Databac

CLEMENT d'Alexandrie, saint (Titus Flavius)

CLEMENT d'Alexandrie, saint (Titus Flavius). Écrivain grec chrétien, docteur de l'Église. Né probablement à Athènes vers la seconde moitié du IIe siècle, mort peut-être à Antioche vers 215, c'est une des figures les plus remarquables de la littérature grecque chrétienne du IIIe siècle. Né d'une famille païenne et païen lui-même — peut-être initié aux mystères — il se convertit à une date et dans des circonstances que nous ignorons. Une de ses oeuvres, cependant, Le Protreptique, pourrait être révélatrice à cet égard. Il voyagea en Grèce, en Italie, en Syrie, en Palestine, en Égypte, à la recherche d'un enseignement qui satisfasse son désir de connaître la vérité.
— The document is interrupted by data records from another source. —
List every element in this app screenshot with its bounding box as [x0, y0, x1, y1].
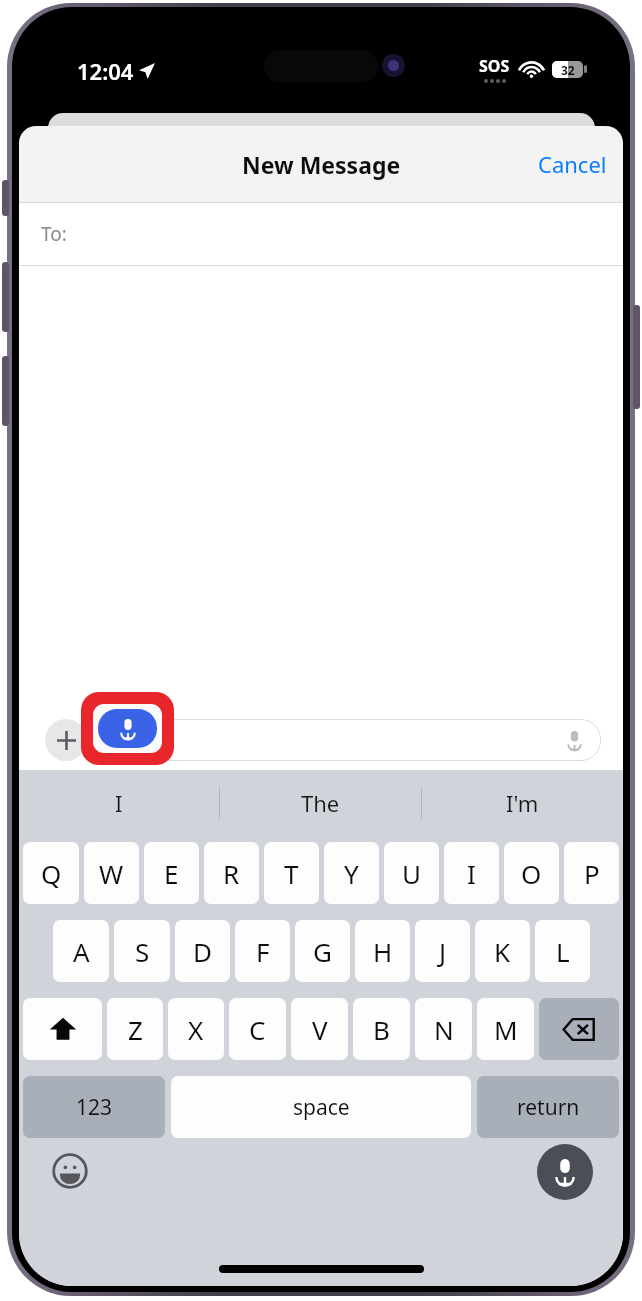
button[interactable]: W: [84, 842, 139, 904]
staticText: Q: [41, 856, 62, 891]
button[interactable]: B: [353, 998, 410, 1060]
button[interactable]: G: [295, 920, 350, 982]
button[interactable]: Z: [107, 998, 163, 1060]
button[interactable]: X: [168, 998, 224, 1060]
staticText: 12:04: [77, 56, 134, 86]
staticText: L: [556, 934, 570, 969]
button[interactable]: C: [229, 998, 286, 1060]
button[interactable]: S: [114, 920, 170, 982]
staticText: I: [115, 788, 123, 818]
staticText: W: [99, 856, 124, 891]
button[interactable]: O: [504, 842, 559, 904]
button[interactable]: return: [477, 1076, 619, 1138]
staticText: 32: [561, 62, 575, 78]
button[interactable]: To:: [19, 203, 623, 265]
staticText: G: [313, 934, 332, 969]
button[interactable]: 123: [23, 1076, 165, 1138]
staticText: 123: [76, 1093, 113, 1122]
button[interactable]: The: [220, 770, 421, 835]
staticText: I: [467, 856, 476, 891]
button[interactable]: space: [171, 1076, 471, 1138]
button[interactable]: P: [564, 842, 619, 904]
staticText: space: [293, 1093, 350, 1122]
button[interactable]: F: [235, 920, 290, 982]
staticText: E: [164, 856, 179, 891]
button[interactable]: Add attachment: [45, 719, 87, 761]
staticText: R: [223, 856, 240, 891]
staticText: H: [373, 934, 393, 969]
button[interactable]: N: [415, 998, 472, 1060]
button[interactable]: I'm: [422, 770, 623, 835]
staticText: N: [434, 1012, 454, 1047]
staticText: X: [188, 1012, 204, 1047]
button[interactable]: M: [477, 998, 534, 1060]
button[interactable]: D: [175, 920, 230, 982]
button[interactable]: L: [535, 920, 590, 982]
button[interactable]: Dictate message: [98, 709, 157, 748]
button[interactable]: R: [204, 842, 259, 904]
staticText: S: [135, 934, 150, 969]
staticText: I'm: [506, 788, 539, 818]
staticText: U: [402, 856, 422, 891]
staticText: SOS: [479, 55, 510, 77]
button[interactable]: V: [291, 998, 348, 1060]
button[interactable]: K: [475, 920, 530, 982]
button[interactable]: T: [264, 842, 319, 904]
staticText: New Message: [242, 149, 401, 180]
staticText: F: [256, 934, 270, 969]
button[interactable]: Y: [324, 842, 379, 904]
button[interactable]: U: [384, 842, 439, 904]
staticText: M: [494, 1012, 518, 1047]
button[interactable]: [109, 719, 601, 761]
staticText: A: [73, 934, 90, 969]
button[interactable]: Backspace: [539, 998, 619, 1060]
button[interactable]: E: [144, 842, 199, 904]
staticText: The: [301, 788, 340, 818]
staticText: Z: [128, 1012, 143, 1047]
staticText: T: [284, 856, 299, 891]
staticText: To:: [41, 221, 67, 247]
button[interactable]: H: [355, 920, 410, 982]
staticText: Cancel: [538, 149, 607, 179]
button[interactable]: Emoji: [47, 1148, 93, 1194]
staticText: O: [521, 856, 542, 891]
staticText: V: [312, 1012, 328, 1047]
staticText: J: [439, 934, 447, 969]
staticText: K: [494, 934, 511, 969]
button[interactable]: J: [415, 920, 470, 982]
button[interactable]: Q: [23, 842, 79, 904]
button[interactable]: Cancel: [522, 137, 623, 191]
staticText: return: [517, 1093, 580, 1122]
button[interactable]: A: [53, 920, 109, 982]
button[interactable]: I: [444, 842, 499, 904]
button[interactable]: I: [19, 770, 219, 835]
staticText: B: [373, 1012, 390, 1047]
staticText: Y: [344, 856, 359, 891]
staticText: C: [249, 1012, 266, 1047]
button[interactable]: Dictation: [537, 1144, 593, 1200]
staticText: P: [584, 856, 600, 891]
staticText: D: [193, 934, 212, 969]
button[interactable]: Shift: [23, 998, 102, 1060]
Il trouva cette vérité à Alexandrie, dans l'école que dirigeait Pantenos, école dite « Didaska-leion », et dont les tendances mystiques et rationnelles tout à la fois, l'exégèse allégorique et philosophique conquirent très vite son esprit. Après avoir enseigné à son tour, avec Pantenos, il succéda à ce dernier, mort vers 190, et prit la direction de cette fameuse école à laquelle il avait déjà donné un lustre nouveau. Les années pendant lesquelles Clément enseigna au Didaskaleion la religion du Christ — une vingtaine environ — sont parmi les plus fécondes de sa vie. Il s'employa avec tout le zèle d'un apôtre à convertir les rhéteurs, les philosophes, les jeunes gens riches, les femmes élégantes qui hantaient le Didaskaleion. Au moment où Septime Sévère donna l'ordre de persécuter les chrétiens, en 202, Clément fut obligé de quitter définitivement Alexandrie; il se réfugia en Cappadoce et mourut peut-être à Antioche en 215 environ. Clément connaissait parfaitement la littérature et la philosophie grecques, et tenta de faire un accommodement entre cette même philosophie et le christianisme. Il écrivit donc une sorte de trilogie, où la gnose tient une large place, spécialement dans Les Stromates qui complètent Le Protreptique. Ajoutons encore Les Hypotyposes, Quel riche peut être sauve et Le Précepteur. Son oeuvre fut continuée par un de ses disciples, le célèbre Origène, et sans être condamnée comme l'oeuvre de ce dernier, resta toujours assez suspecte.